Nonetheless, with contempt for public opinion, the EU is signaling a massive military spending increase that could only be financed by devastating social austerity against workers and youth. Hailing the vast increase in EU military spending during the NATO-Russia war in Ukraine, it lays out a framework for doubling military spending and so-called “military investment” in weaponry and equipment in the next four years.

EU “Member States’ defence spending has grown by more than 31 percent since 2021, reaching 1.9 percent of the EU’s combined GDP or €326 billion in 2024. Specifically, defence investment reached an unprecedented €102 billion in 2024, almost doubling the amount spent in 2021,” the White Paper boasts, adding: “Based on projections of gradual take-up, defence investment could reach at least €800 billion over the next four years.”

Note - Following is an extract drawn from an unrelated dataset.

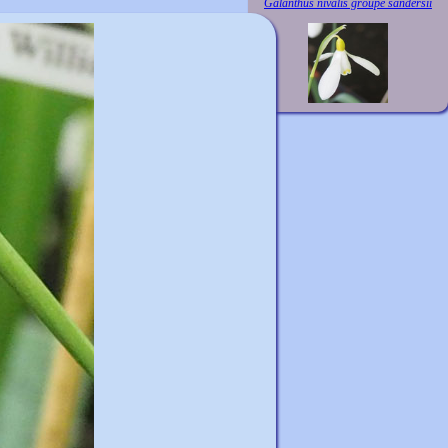
Galanthus nivalis groupe sandersii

The White Paper lays out five basic mechanisms for increasing military spending:

* A Security and Action For Europe (SAFE) loan program granting EU member states €150 billion in loans to finance military spending.
* Invoking the “National Escape Clause of the Stability and Growth Pact” to allow EU states to run budget deficits above 3 percent of their Gross Domestic Product (GDP), so long as the resulting deficit spending is used to fund the military. The White Paper claims that this could “mobilise additional defence expenditure of up to 1.5 percent of GDP.”
* Using EU “Cohesion policy” funds, normally reserved for poorer EU countries to spend on key infrastructure or education, to increase defense spending.
* Using the European Investment Bank to fund the building of high-tech weapons such as drones, space weapons and cyber warfare.
* “Mobilizing private capital,” including with measures like seizing the balances of private EU citizens’ savings accounts and using them to invest in arms manufacturers.

These confusing references to “investment” and “loans” obscure one fact: The EU intends to finance its military build-up via debt and for these debts to be repaid by the workers. Military spending differs crucially from investment in productive capacity like a factory: It produces no new wealth. The cost to the state of building drone bombers or guided missiles, or of employing them on the battlefield, can be repaid either out of its revenues at home or by plundering new revenues abroad.

Europe’s economy has stagnated for nearly two decades since the 2008 Wall Street crash, bled white by repeated bank bailouts handing trillions of euros in public funds to the wealthy. All EU states are heavily indebted, and several are effectively bankrupt: France’s public debt stands at 110 percent of GDP, Spain at 104 percent, and Italy at 137 percent. With EU governments rejecting tax increases on the capitalists, their military spending will be financed by plundering workers either through imperialist war abroad, or class war at home.

After millions of Ukrainians and hundreds of thousands of Russians have been killed or wounded in the war, the White Paper ghoulishly calls on the EU to “profit from Ukraine’s war experience.” It callously treats Ukraine as a testing ground for the best use of modern technologies like artificial intelligence to the purpose of drone murder:

Ukraine is today using its experience from the frontline to continuously adapt and upgrade equipment to the point that Ukraine has become the world’s leading defence and technology innovation laboratory. Closer cooperation between the Ukrainian and European defence industries will enable first-hand knowledge transfer on how to best use innovation to achieve military superiority on the battlefield, including on rapidly scaling up production and updating existing capabilities. …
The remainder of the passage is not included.